As the Federal Reserve embarks on a rate-cutting cycle, David Lefkowitz from UBS Global Wealth Management pointed out that lower interest rates on credit cards and business loans could provide a boost to the economy. He anticipates that the third-quarter earnings results will align with the recent positive trends. Historical data suggests that when the Fed initiates rate cuts without recession, the S&P 500 typically sees an average increase of 17% in the following year, prompting Lefkowitz to maintain his price targets of 5,900 and 6,200 for December 2024 and June 2025, respectively.

Financial Sector Performance

Financial stocks have often been top performers during rate-cutting cycles that result in a “soft landing,” according to Apollo’s Torsten Slok. Analyzing total returns across sectors during past rate cut periods, Slok emphasized that financials typically excel.

Mixed Signals Ahead of Earnings Season

As the third-quarter earnings season approaches, a significant divergence has been observed, as highlighted by Gina Martin Adams, Michael Casper, and Wendy Soong at Bloomberg Intelligence. Analysts have been revising down their earnings expectations for S&P 500 companies, while management outlooks suggest a stronger performance ahead. This discrepancy is expected to lead to companies outperforming expectations.

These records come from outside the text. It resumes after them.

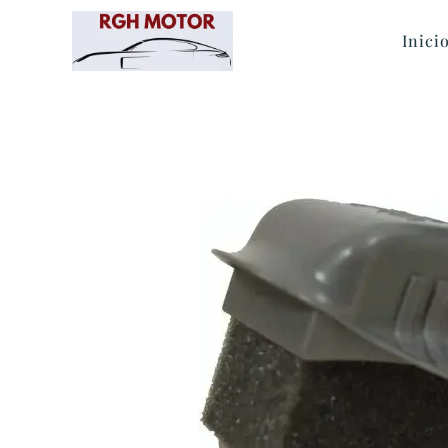
Inici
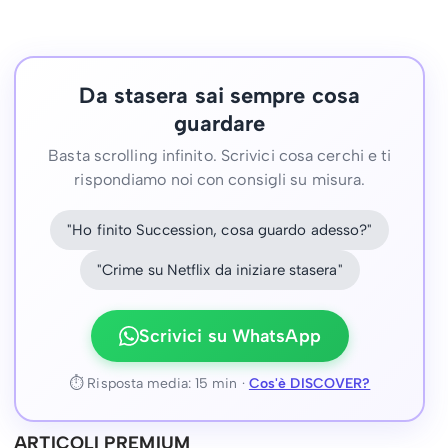
Da stasera sai sempre cosa
guardare
Basta scrolling infinito. Scrivici cosa cerchi e ti
rispondiamo noi con consigli su misura.
"Ho finito Succession, cosa guardo adesso?"
"Crime su Netflix da iniziare stasera"
Scrivici su WhatsApp
⏱ Risposta media: 15 min ·
Cos'è DISCOVER?
ARTICOLI PREMIUM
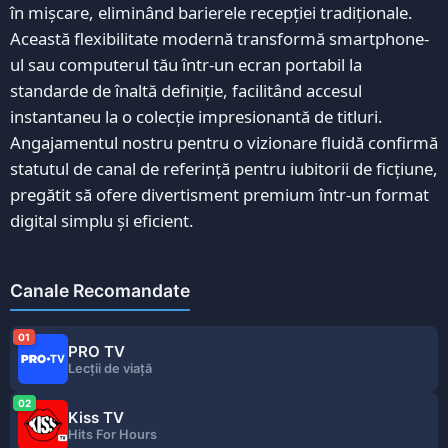
în mișcare, eliminând barierele recepției tradiționale.
Această flexibilitate modernă transformă smartphone-
ul sau computerul tău într-un ecran portabil la
standarde de înaltă definiție, facilitând accesul
instantaneu la o colecție impresionantă de titluri.
Angajamentul nostru pentru o vizionare fluidă confirmă
statutul de canal de referință pentru iubitorii de ficțiune,
pregătit să ofere divertisment premium într-un format
digital simplu și eficient.
Canale Recomandate
01
PRO TV
Lecţii de viaţă
02
Kiss TV
Hits For Hours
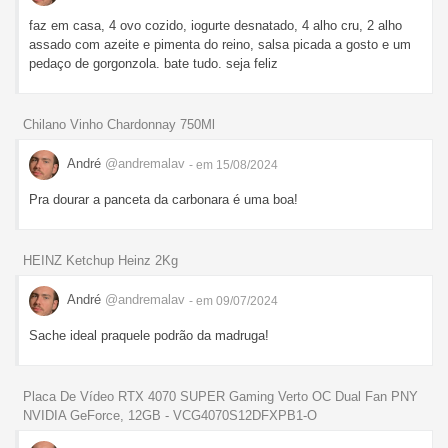
faz em casa, 4 ovo cozido, iogurte desnatado, 4 alho cru, 2 alho
assado com azeite e pimenta do reino, salsa picada a gosto e um
pedaço de gorgonzola. bate tudo. seja feliz
Chilano Vinho Chardonnay 750Ml
André
@andremalav
- em 15/08/2024
Pra dourar a panceta da carbonara é uma boa!
HEINZ Ketchup Heinz 2Kg
André
@andremalav
- em 09/07/2024
Sache ideal praquele podrão da madruga!
Placa De Vídeo RTX 4070 SUPER Gaming Verto OC Dual Fan PNY
NVIDIA GeForce, 12GB - VCG4070S12DFXPB1-O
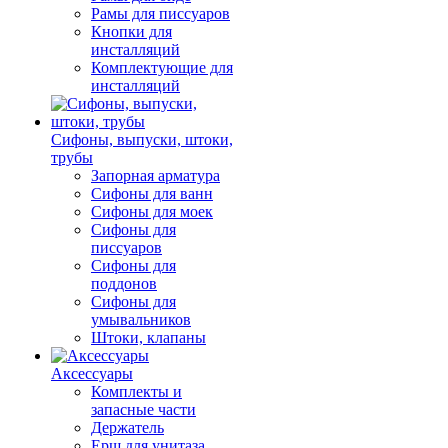
Рамы для писсуаров
Кнопки для
инсталляций
Комплектующие для
инсталляций
Сифоны, выпуски, штоки,
трубы
Запорная арматура
Сифоны для ванн
Сифоны для моек
Сифоны для
писсуаров
Сифоны для
поддонов
Сифоны для
умывальников
Штоки, клапаны
Аксессуары
Комплекты и
запасные части
Держатель
Ерш для унитаза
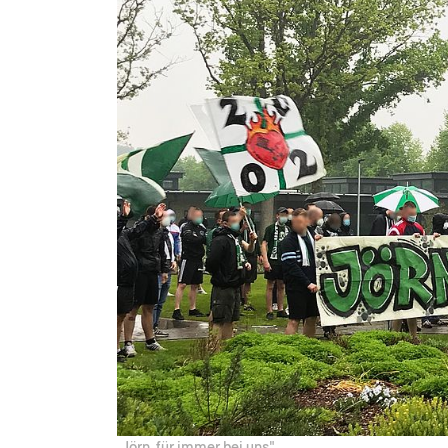
„Jörn, für immer bei uns"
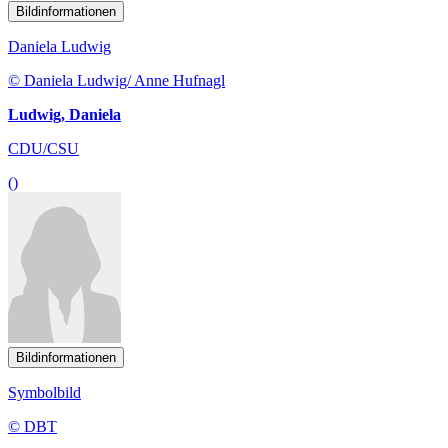
Bildinformationen
Daniela Ludwig
© Daniela Ludwig/ Anne Hufnagl
Ludwig, Daniela
CDU/CSU
()
Bildinformationen
Symbolbild
© DBT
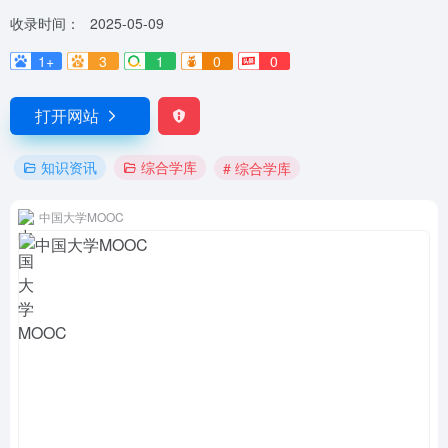
收录时间：
2025-05-09
1+
3
1
0
0
打开网站
知识资讯
综合学库
# 综合学库
中国大学MOOC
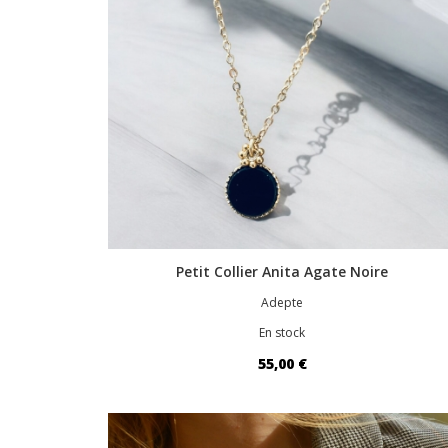
Petit Collier Anita Agate Noire
Adepte
En stock
55,00 €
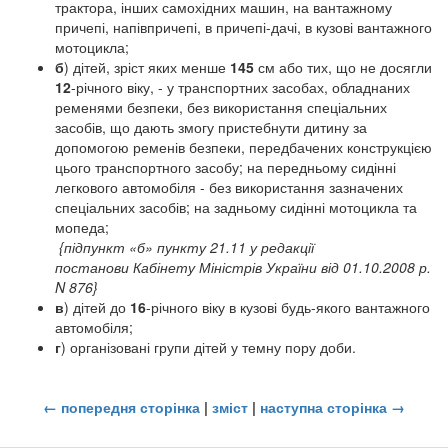
трактора, інших самохідних машин, на вантажному
причепі, напівпричепі, в причепі-дачі, в кузові вантажного
мотоцикла;
б
) дітей, зріст яких менше
145
см або тих, що не досягли
12
-річного віку, - у транспортних засобах, обладнаних
ременями безпеки, без використання спеціальних
засобів, що дають змогу пристебнути дитину за
допомогою ременів безпеки, передбачених конструкцією
цього транспортного засобу; на передньому сидінні
легкового автомобіля - без використання зазначених
спеціальних засобів; на задньому сидінні мотоцикла та
мопеда;
{підпункт «б» пункту 21.11 у редакції
постанови Кабінету Міністрів України від 01.10.2008 р.
N 876}
в
) дітей до
16
-річного віку в кузові будь-якого вантажного
автомобіля;
г
) організовані групи дітей у темну пору доби.
← попередня сторінка
|
зміст
|
наступна сторінка →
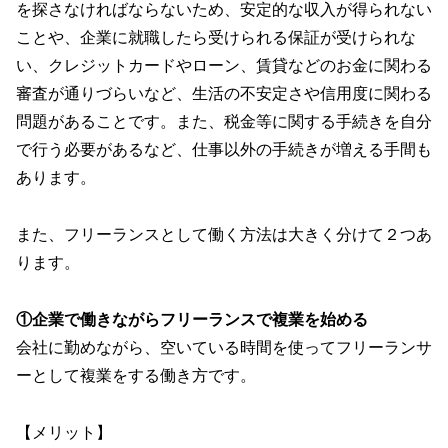
を探さなければならないため、安定的な収入が得られない
ことや、企業に就職したら受けられる保証が受けられな
い、クレジットカードやローン、賃貸などのお金に関わる
審査が通りづらいなど、生活の不安定さや信用度に関わる
問題があることです。また、税金等に関する手続きを自分
で行う必要があるなど、仕事以外の手続きが増える手間も
あります。
また、フリーランスとして働く方法は大きく分けて２つあ
ります。
①企業で働きながらフリーランスで複業を始める
会社に勤めながら、空いている時間を使ってフリーランサ
ーとして複業をする働き方です。
【メリット】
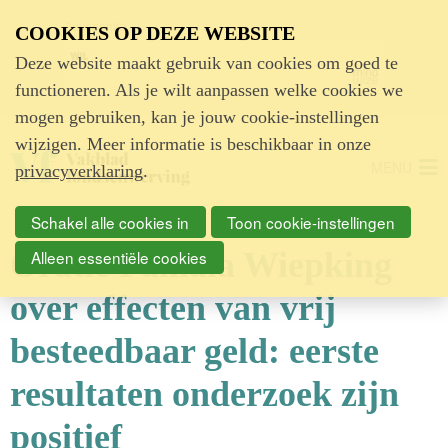
Advertentie
COOKIES OP DEZE WEBSITE
Deze website maakt gebruik van cookies om goed te
functioneren. Als je wilt aanpassen welke cookies we
mogen gebruiken, kan je jouw cookie-instellingen
wijzigen. Meer informatie is beschikbaar in onze
MENU
privacyverklaring
.
Schakel alle cookies in
Toon cookie-instellingen
Oratie Pamala Wiepking
Alleen essentiële cookies
over effecten van vrij
besteedbaar geld: eerste
resultaten onderzoek zijn
positief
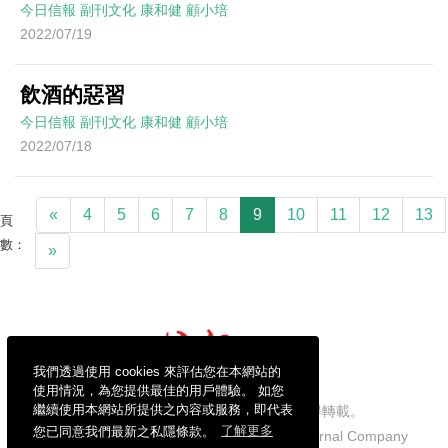
今日信報
副刊文化
康和健
顧小培
2022/07/19
飲酒的惡習
今日信報
副刊文化
康和健
顧小培
2022/07/18
«
4
5
6
7
8
9
10
11
12
13
頁
數：
»
我們透過使用 cookies 來評估您在本網站的
使用情況，為您提供最佳的用戶體驗。 如您
繼續使用本網站所提供之內容或服務，即代表
信報財經新聞有限公司版權所有，不得轉載。
您已同意我們最新之私隱條款。
了解更多
Copyright © 2026 Hong Kong Economic Journal Company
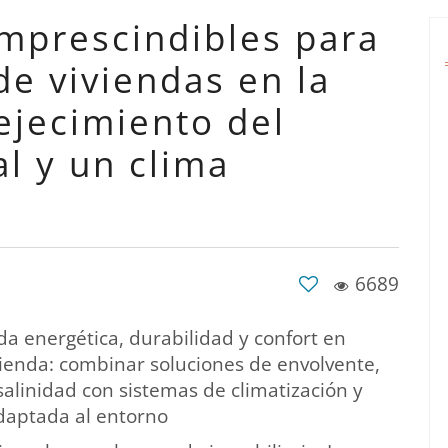
imprescindibles para
de viviendas en la
ejecimiento del
l y un clima
6689
a energética, durabilidad y confort en
mienda: combinar soluciones de envolvente,
salinidad con sistemas de climatización y
adaptada al entorno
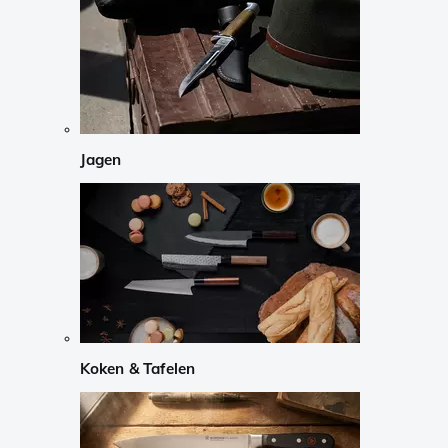
Jagen
Koken & Tafelen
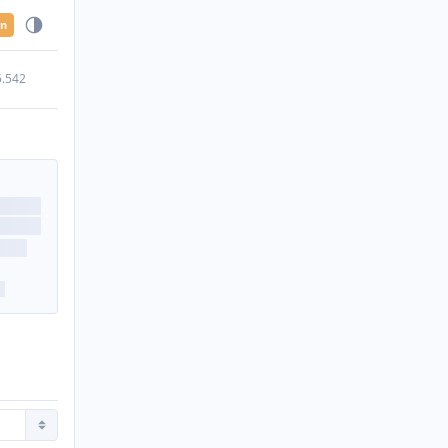
en
5.542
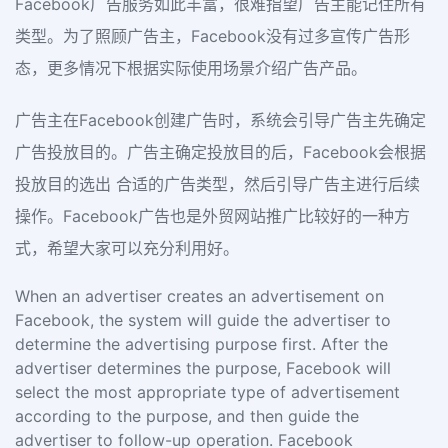
Facebook广告服务如此丰富，很难指望广告主能记住所有
类型。为了照顾广告主，Facebook没有过多宣传广告形
态，更多情况下根据实际使用场景介绍广告产品。
广告主在Facebook创建广告时，系统会引导广告主先确定
广告投放目的。广告主确定投放目的后，Facebook会根据
投放目的选出 合适的广告类型，然后引导广告主进行后续
操作。Facebook广告也是外贸网站推广比较好的一种方
式，希望大家可以充分利用好。
When an advertiser creates an advertisement on
Facebook, the system will guide the advertiser to
determine the advertising purpose first. After the
advertiser determines the purpose, Facebook will
select the most appropriate type of advertisement
according to the purpose, and then guide the
advertiser to follow-up operation. Facebook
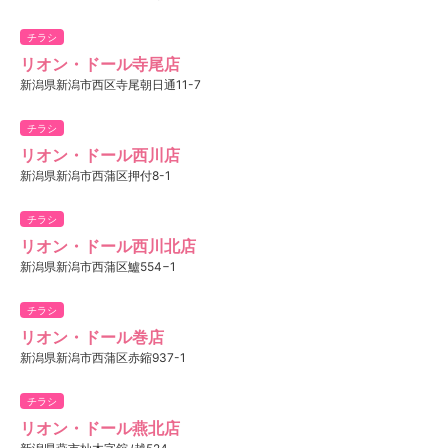
チラシ
リオン・ドール寺尾店
新潟県新潟市西区寺尾朝日通11-7
チラシ
リオン・ドール西川店
新潟県新潟市西蒲区押付8-1
チラシ
リオン・ドール西川北店
新潟県新潟市西蒲区鱸554−1
チラシ
リオン・ドール巻店
新潟県新潟市西蒲区赤鏥937-1
チラシ
リオン・ドール燕北店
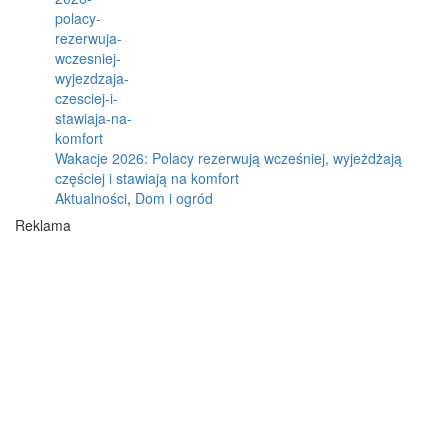
Wakacje 2026: Polacy rezerwują wcześniej, wyjeżdżają
częściej i stawiają na komfort
Aktualności
,
Dom i ogród
Reklama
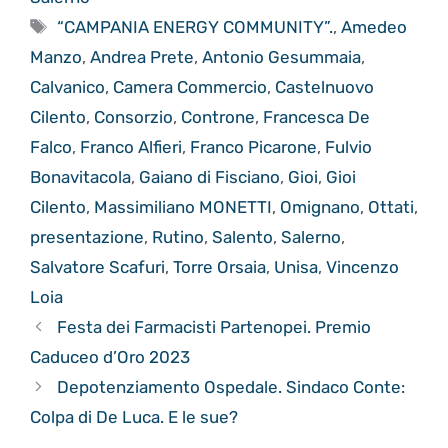
Tag
“CAMPANIA ENERGY COMMUNITY”.
,
Amedeo
Manzo
,
Andrea Prete
,
Antonio Gesummaia
,
Calvanico
,
Camera Commercio
,
Castelnuovo
Cilento
,
Consorzio
,
Controne
,
Francesca De
Falco
,
Franco Alfieri
,
Franco Picarone
,
Fulvio
Bonavitacola
,
Gaiano di Fisciano
,
Gioi
,
Gioi
Cilento
,
Massimiliano MONETTI
,
Omignano
,
Ottati
,
presentazione
,
Rutino
,
Salento
,
Salerno
,
Salvatore Scafuri
,
Torre Orsaia
,
Unisa
,
Vincenzo
Loia
Festa dei Farmacisti Partenopei. Premio
Caduceo d’Oro 2023
Depotenziamento Ospedale. Sindaco Conte:
Colpa di De Luca. E le sue?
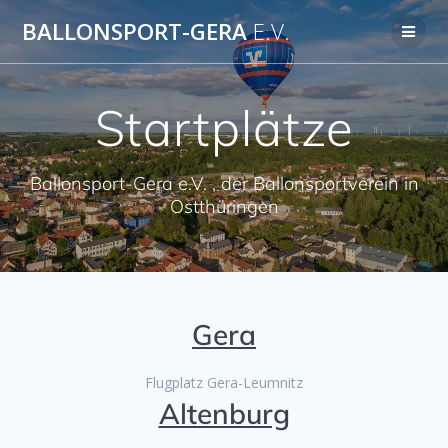
Zum
BALLONSPORT-GERA
E.V.
Inhalt
springen
Startplätze
Ballonsport-Gera e.V. , der Ballonsportverein in
Ostthüringen
Gera
Flugplatz Gera-Leumnitz
Altenburg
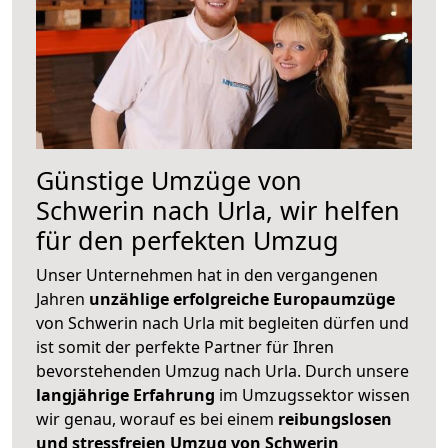
Günstige Umzüge von
Schwerin nach Urla, wir helfen
für den perfekten Umzug
Unser Unternehmen hat in den vergangenen
Jahren
unzählige erfolgreiche Europaumzüge
von Schwerin nach Urla mit begleiten dürfen und
ist somit der perfekte Partner für Ihren
bevorstehenden Umzug nach Urla. Durch unsere
langjährige Erfahrung
im Umzugssektor wissen
wir genau, worauf es bei einem
reibungslosen
und stressfreien Umzug von Schwerin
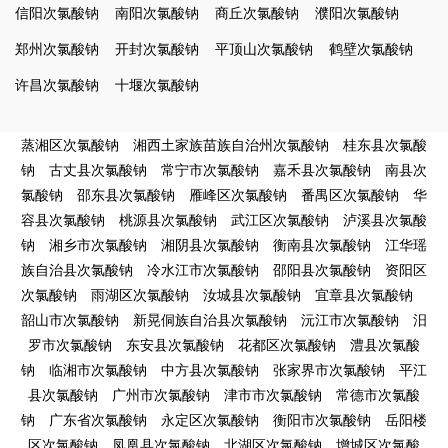
信阳次氯酸钠
南阳次氯酸钠
商丘次氯酸钠
濮阳次氯酸钠
郑州次氯酸钠
开封次氯酸钠
平顶山次氯酸钠
鹤壁次氯酸钠
许昌次氯酸钠
十堰次氯酸钠
蒸湘区次氯酸钠
湘西土家族苗族自治州次氯酸钠
桂东县次氯酸
钠
古丈县次氯酸钠
常宁市次氯酸钠
嘉禾县次氯酸钠
南县次
氯酸钠
邵东县次氯酸钠
雁峰区次氯酸钠
番禺区次氯酸钠
华
容县次氯酸钠
桃源县次氯酸钠
武江区次氯酸钠
泸溪县次氯酸
钠
湘乡市次氯酸钠
湘阴县次氯酸钠
衡南县次氯酸钠
江华瑶
族自治县次氯酸钠
冷水江市次氯酸钠
邵阳县次氯酸钠
资阳区
次氯酸钠
雨湖区次氯酸钠
汝城县次氯酸钠
宜章县次氯酸钠
韶山市次氯酸钠
新晃侗族自治县次氯酸钠
沅江市次氯酸钠
汨
罗市次氯酸钠
东安县次氯酸钠
花都区次氯酸钠
澧县次氯酸
钠
临湘市次氯酸钠
中方县次氯酸钠
张家界市次氯酸钠
平江
县次氯酸钠
广州市次氯酸钠
津市市次氯酸钠
常德市次氯酸
钠
广东省次氯酸钠
永定区次氯酸钠
衡阳市次氯酸钠
岳阳楼
区次氯酸钠
凤凰县次氯酸钠
北湖区次氯酸钠
增城区次氯酸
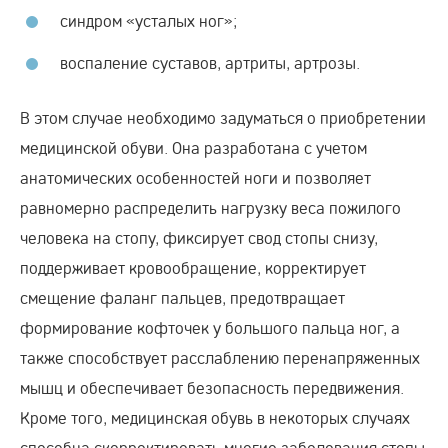
синдром «усталых ног»;
воспаление суставов, артриты, артрозы.
В этом случае необходимо задуматься о приобретении
медицинской обуви. Она разработана с учетом
анатомических особенностей ноги и позволяет
равномерно распределить нагрузку веса пожилого
человека на стопу, фиксирует свод стопы снизу,
поддерживает кровообращение, корректирует
смещение фаланг пальцев, предотвращает
формирование кофточек у большого пальца ног, а
также способствует расслаблению перенапряженных
мышц и обеспечивает безопасность передвижения.
Кроме того, медицинская обувь в некоторых случаях
способна скорректировать многие заболевания стопы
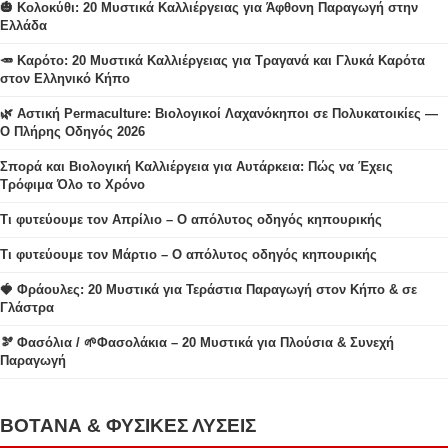
🎃 Κολοκύθι: 20 Μυστικά Καλλιέργειας για Άφθονη Παραγωγή στην
Ελλάδα
🥕 Καρότο: 20 Μυστικά Καλλιέργειας για Τραγανά και Γλυκά Καρότα
στον Ελληνικό Κήπο
🌿 Αστική Permaculture: Βιολογικοί Λαχανόκηποι σε Πολυκατοικίες —
Ο Πλήρης Οδηγός 2026
Σπορά και Βιολογική Καλλιέργεια για Αυτάρκεια: Πώς να Έχεις
Τρόφιμα Όλο το Χρόνο
Τι φυτεύουμε τον Απρίλιο – Ο απόλυτος οδηγός κηπουρικής
Τι φυτεύουμε τον Μάρτιο – Ο απόλυτος οδηγός κηπουρικής
🍓 Φράουλες: 20 Μυστικά για Τεράστια Παραγωγή στον Κήπο & σε
Γλάστρα
🫘 Φασόλια / 🌱Φασολάκια – 20 Μυστικά για Πλούσια & Συνεχή
Παραγωγή
ΒΟΤΑΝΑ & ΦΥΣΙΚΕΣ ΛΥΣΕΙΣ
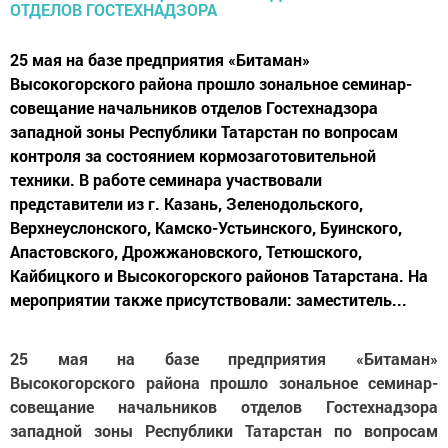
25 мая на базе предприятия «Битаман»
Высокогорского района прошло зональное семинар-
совещание начальников отделов Гостехнадзора
западной зоны Республики Татарстан по вопросам
контроля за состоянием кормозаготовительной
техники. В работе семинара участвовали
представители из г. Казань, Зеленодольского,
Верхнеуслонского, Камско-Устьинского, Буинского,
Апастовского, Дрожжановского, Тетюшского,
Кайбицкого и Высокогорского районов Татарстана. На
мероприятии также присутствовали: заместитель...
25 мая на базе предприятия «Битаман»
Высокогорского района прошло зональное семинар-
совещание начальников отделов Гостехнадзора
западной зоны Республики Татарстан по вопросам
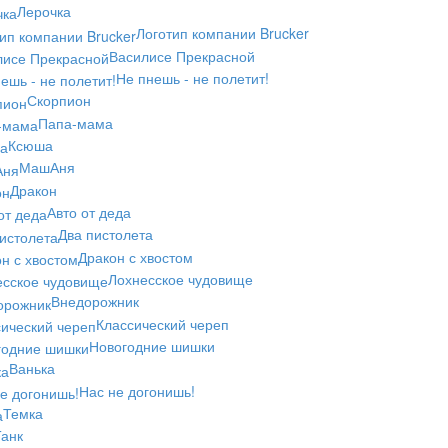
Лерочка
Логотип компании Brucker
Василисе Прекрасной
Не пнешь - не полетит!
Скорпион
Папа-мама
Ксюша
МашАня
Дракон
Авто от деда
Два пистолета
Дракон с хвостом
Лохнесское чудовище
Внедорожник
Классический череп
Новогодние шишки
Ванька
Нас не догонишь!
Темка
анк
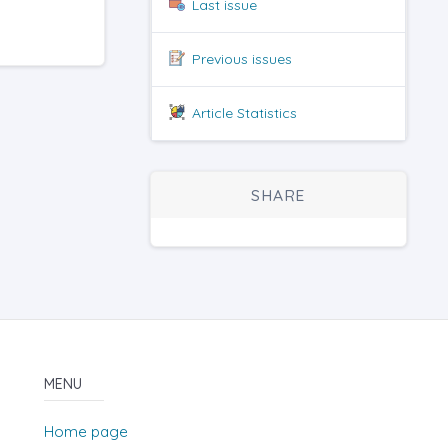
Last issue
Previous issues
Article Statistics
SHARE
MENU
Home page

Forecasts for the S&P 500’s net income growth have declined to 4.2% for the third quarter from an earlier estimate of over 7% in mid-July, primarily due to the energy sector's weaker performance. However, this pessimistic outlook is not confined to energy alone, as forecasts for nearly all sectors, except communication services, have also diminished. Currently, 37% of S&P 500 companies are projected to report lower earnings per share compared to the same quarter last year, an increase from 26.6% in the previous quarter.